1

I have 10 segments in the folder. Each segment has 2 files in it. I have implemented Partition mapper to read, process and write one segment at a time.

I want to get the value of no.of records read from the files of each segment and no.of records inserted in to DB . In the next step , send the status report for the job mentioning no.of records inserted in a mail.

I am using JSR 352 and implemented a thread for each segment using partition mapper.

1 Answers1

0

This is a similar question to this, but that didn't specifically ask about accessing the data in a later step.

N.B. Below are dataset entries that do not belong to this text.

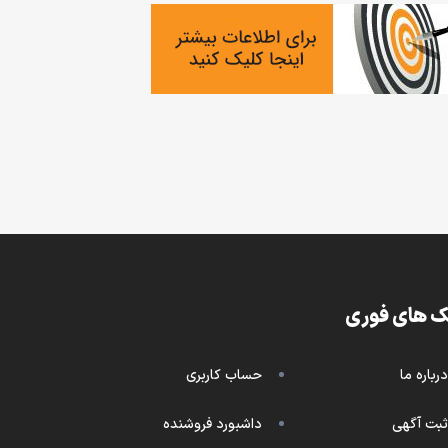
ک های فوری
درباره ما
حساب کاربری
ثبت آگهی
داشبورد فروشنده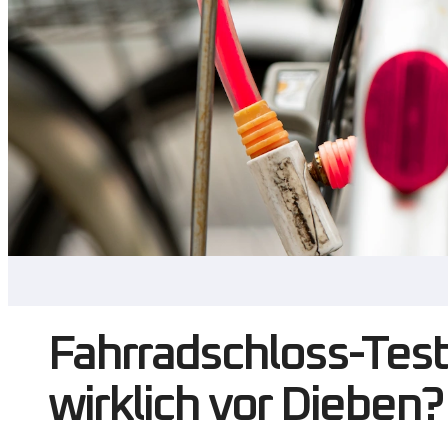
werden, wenn Sie Ihr Fahrrad nur für kurze Zeit abs
immer im Auge behalten.
Empfehlung:
Wenn Sie nur kurz parken und kein t
gute Wahl sein, aber bei längerem Parken sollten Si
Bügelschlösser: die zuverlässig
Bügelschlösser (auch bekannt als "O-Schlösser") s
Fahrradschlössern. Der U-förmige Metallhebel rast
Stahleinlage geschützt ist. Die besten Bügelschlös
ist ebenfalls schwer angreifbar, da das gesamte S
Ihre Vorteile:
Bügelschlösser sind sehr stabil und si
an öffentlichen Orten abstellen müssen. Bügelschlö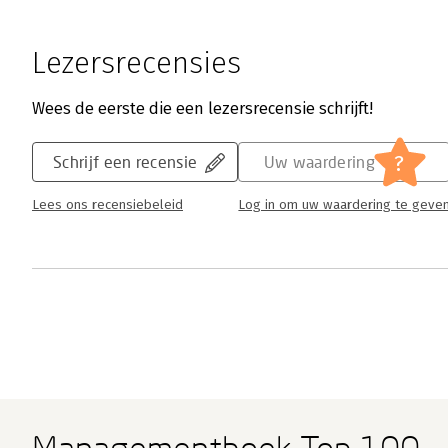
Lezersrecensies
Wees de eerste die een lezersrecensie schrijft!
?
Schrijf een recensie
Uw waardering
Lees ons recensiebeleid
Log in om uw waardering te geve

You could start here with these two steps, (as mentioned in the other answer):

Passing data from each partition to the top-level job

1) Use the exit status of each partition to represent the number of records read for that partition.

2) Use the PartitionAnalyzer.analyzeStatus to aggregate these into a single object on the top-level thread.

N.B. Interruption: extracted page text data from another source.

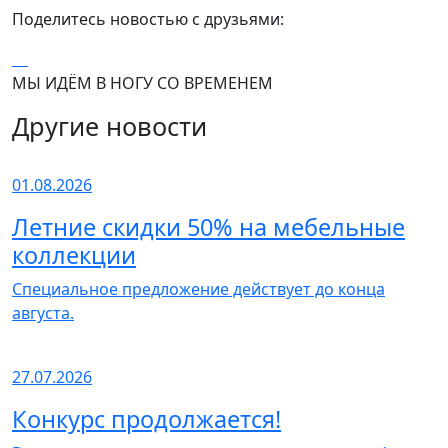
Поделитесь новостью с друзьями:
МЫ ИДЁМ В НОГУ СО ВРЕМЕНЕМ
Другие новости
01.08.2026
Летние скидки 50% на мебельные
коллекции
Специальное предложение действует до конца
августа.
27.07.2026
Конкурс продолжается!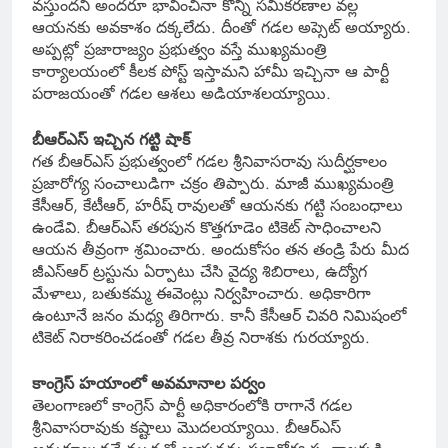
వస్తుందని అందరూ భావించినా కొన్ని సమీకరణాల వల్ల
ఆయనకు అవకాశం దక్కలేదు. దీంతో గడల అప్సెట్ అయ్యారు.
అప్పట్లో ప్రజారాజ్యం ప్రభుత్వం వస్తే ముఖ్యమంత్రి
కార్యాలయంలో కీలక పోస్ట్ ఇస్తామని హామీ ఇచ్చినా ఆ పార్టీ
పరాజయంతో గడల ఆశలు అడియాశలయ్యాయి.
బీఆర్ఎస్ ఇచ్చిన గట్టి షాక్
గత బీఆర్ఎస్ ప్రభుత్వంలో గడల శ్రీనివాసరావు సుదీర్ఘకాలం
ప్రజారోగ్య సంచాలుడిగా చక్రం తిప్పారు. మాజీ ముఖ్యమంత్రి
కేసీఆర్, కేటీఆర్, హరీష్ రావులతో ఆయనకు గట్టి సంబంధాలు
ఉండేవి. బీఆర్ఎస్ తరపున కొత్తగూడెం టికెట్ సాధించాలని
ఆయన తీవ్రంగా శ్రమించారు. అందుకోసం తన తండ్రి పేరు మీద
జీఎస్ఆర్ ట్రస్టును ఏర్పాటు చేసి వైద్య శిబిరాలు, ఉద్యోగ
మేళాలు, బతుకమ్మ ఈవెంట్లు నిర్వహించారు. అధికారిగా
ఉంటూనే జనం మధ్య తిరిగారు. కానీ కేసీఆర్ చివరి నిమిషంలో
టికెట్ నిరాకరించడంతో గడల తీవ్ర నిరాశకు గురయ్యారు.
కాంగ్రెస్ హయాంలో అవమానాల పర్వం
తెలంగాణలో కాంగ్రెస్ పార్టీ అధికారంలోకి రాగానే గడల
శ్రీనివాసరావుకు కష్టాలు మొదలయ్యాయి. బీఆర్ఎస్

E.g., supposing each partition's exit status was set to a stringified Integer representing the number of records processed by that partition, you could aggregate them like this (shown here using a briefly-outlined, custom PartitionData class):

       // Assumes persistent user data initialized somewhere else
        public void analyzeStatus(BatchStatus batchStatus,
        String exitStatus) throws Exception {
            if (batchStatus.equals(BatchStatus.COMPLETED)) {
                PartitionData ud = (PartitionData)stepCtx.getPersistentUserData();
                int numRecords = Integer.parseInt(exitStatus);
                pd.incrementCount(numRecords);
            }  // else maybe do something else
            // ...
        }

       // Your own class
       public class PartitionData {
           int totalNumRecords;
           public incrementCount(int numRecords) {
              totalNumRecords += numRecords;
           }
       }  

       // 
       // Setting partition exit status as num records processed not shown !
       //

This is thread-safe as the spec guarantees analyzeStatus will be called separately, on a single thread, as each partition ends.

Passing data from one step to the next (in a persistent manner)

Now, at this point you might think to simply set this aggregate object into the job's transient user data. The problem here is that if the job fails on the next step, and you restart it at that next step, this data would not then be populated (in the job transient user data), on restart.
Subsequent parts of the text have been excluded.